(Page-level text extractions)
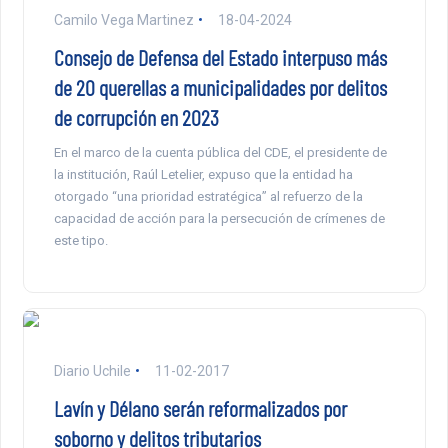
Camilo Vega Martinez
18-04-2024
Consejo de Defensa del Estado interpuso más
de 20 querellas a municipalidades por delitos
de corrupción en 2023
En el marco de la cuenta pública del CDE, el presidente de
la institución, Raúl Letelier, expuso que la entidad ha
otorgado “una prioridad estratégica” al refuerzo de la
capacidad de acción para la persecución de crímenes de
este tipo.
Diario Uchile
11-02-2017
Lavín y Délano serán reformalizados por
soborno y delitos tributarios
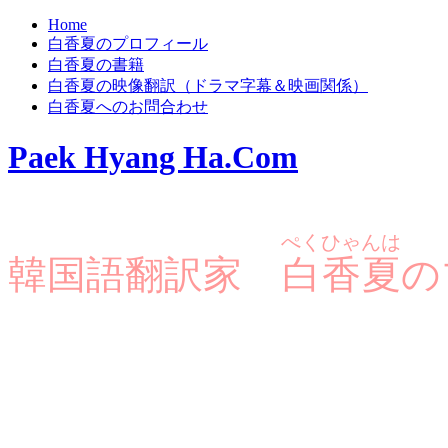
Home
白香夏のプロフィール
白香夏の書籍
白香夏の映像翻訳（ドラマ字幕＆映画関係）
白香夏へのお問合わせ
Paek Hyang Ha.Com
ぺくひゃんは
韓国語翻訳家
白香夏
の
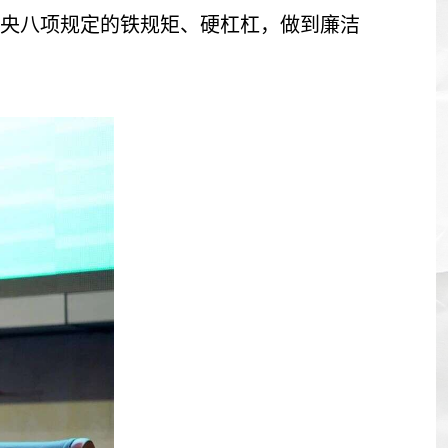
央八项规定的铁规矩、硬杠杠，做到廉洁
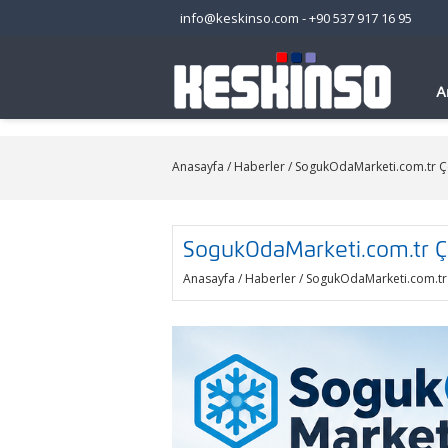
info@keskinso.com
-
+90 537 917 16 95
A
Anasayfa
/
Haberler
/ SogukOdaMarketi.com.tr Ç
SogukOdaMarketi.com.tr Ç
Anasayfa
/
Haberler
/ SogukOdaMarketi.com.tr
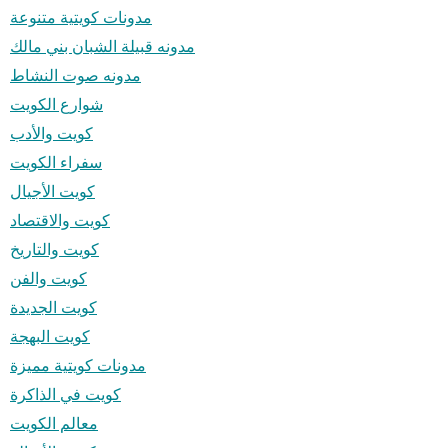
مدونات كويتية متنوعة
مدونه قبيلة الشبان بني مالك
مدونه صوت النشاط
شوارع الكويت
كويت والأدب
سفراء الكويت
كويت الأجيال
كويت والاقتصاد
كويت والتاريخ
كويت والفن
كويت الجديدة
كويت البهجة
مدونات كويتية مميزة
كويت في الذاكرة
معالم الكويت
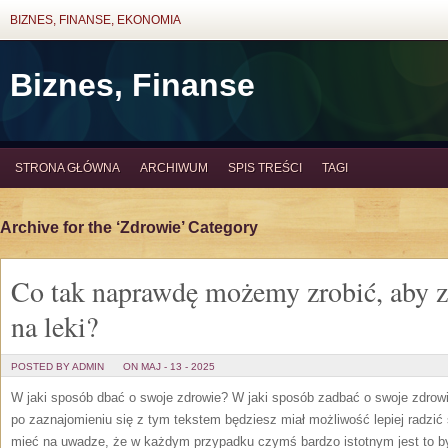
BIZNES, FINANSE, EKONOMIA
Biznes, Finanse
STRONA GŁÓWNA
ARCHIWUM
SPIS TREŚCI
TAGI
Archive for the ‘Zdrowie’ Category
Co tak naprawdę możemy zrobić, aby 
na leki?
POSTED BY ADMIN
ON MAJ - 13 - 2025
W jaki sposób dbać o swoje zdrowie? W jaki sposób zadbać o swoje zdrowi
po zaznajomieniu się z tym tekstem będziesz miał możliwość lepiej radzić
mieć na uwadze, że w każdym przypadku czymś bardzo istotnym jest to by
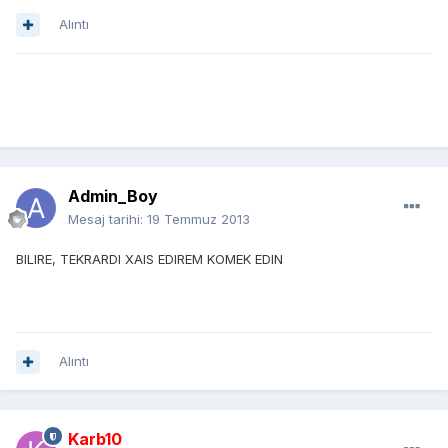
Alıntı
Admin_Boy
Mesaj tarihi:
19 Temmuz 2013
BILIRE, TEKRARDI XAIS EDIREM KOMEK EDIN
Alıntı
Karb10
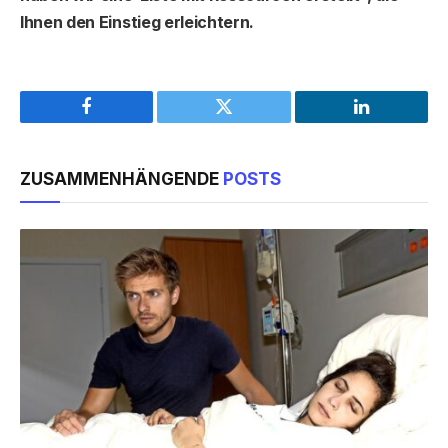
Ihnen den Einstieg erleichtern.
Facebook
Twitter
LinkedIn
ZUSAMMENHÄNGENDE
POSTS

* [REQUIRED ACTION]
Take every entry and repeat it verbatim, minus the pictures.

* [WRITTEN RESPONSE]
Camilo Vega Martinez
18-04-2024
Consejo de Defensa del Estado interpuso más
de 20 querellas a municipalidades por delitos
de corrupción en 2023
En el marco de la cuenta pública del CDE, el presidente de
la institución, Raúl Letelier, expuso que la entidad ha
otorgado “una prioridad estratégica” al refuerzo de la
capacidad de acción para la persecución de crímenes de
este tipo.
Diario Uchile
11-02-2017
Lavín y Délano serán reformalizados por
soborno y delitos tributarios
Home
白香夏のプロフィール
白香夏の書籍
白香夏の映像翻訳（ドラマ字幕＆映画関係）
白香夏へのお問合わせ
Paek Hyang Ha.Com
ぺくひゃんは
韓国語翻訳家
白香夏
の
央八项规定的铁规矩、硬杠杠，做到廉洁
info@keskinso.com
-
+90 537 917 16 95
A
Anasayfa
/
Haberler
/ SogukOdaMarketi.com.tr Ç
SogukOdaMarketi.com.tr Ç
Anasayfa
/
Haberler
/ SogukOdaMarketi.com.tr
مدونات كويتية متنوعة
مدونه قبيلة الشبان بني مالك
مدونه صوت النشاط
شوارع الكويت
كويت والأدب
سفراء الكويت
كويت الأجيال
كويت والاقتصاد
كويت والتاريخ
كويت والفن
كويت الجديدة
كويت البهجة
مدونات كويتية مميزة
كويت في الذاكرة
معالم الكويت
BIZNES, FINANSE, EKONOMIA
Biznes, Finanse
STRONA GŁÓWNA
ARCHIWUM
SPIS TREŚCI
TAGI
Archive for the ‘Zdrowie’ Category
Co tak naprawdę możemy zrobić, aby 
na leki?
POSTED BY ADMIN
ON MAJ - 13 - 2025
W jaki sposób dbać o swoje zdrowie? W jaki sposób zadbać o swoje zdrowi
po zaznajomieniu się z tym tekstem będziesz miał możliwość lepiej radzić
mieć na uwadze, że w każdym przypadku czymś bardzo istotnym jest to by
Alıntı
Admin_Boy
Mesaj tarihi:
19 Temmuz 2013
BILIRE, TEKRARDI XAIS EDIREM KOMEK EDIN
Alıntı
Karb10
Ihnen den Einstieg erleichtern.
Facebook
Twitter
LinkedIn
ZUSAMMENHÄNGENDE
POSTS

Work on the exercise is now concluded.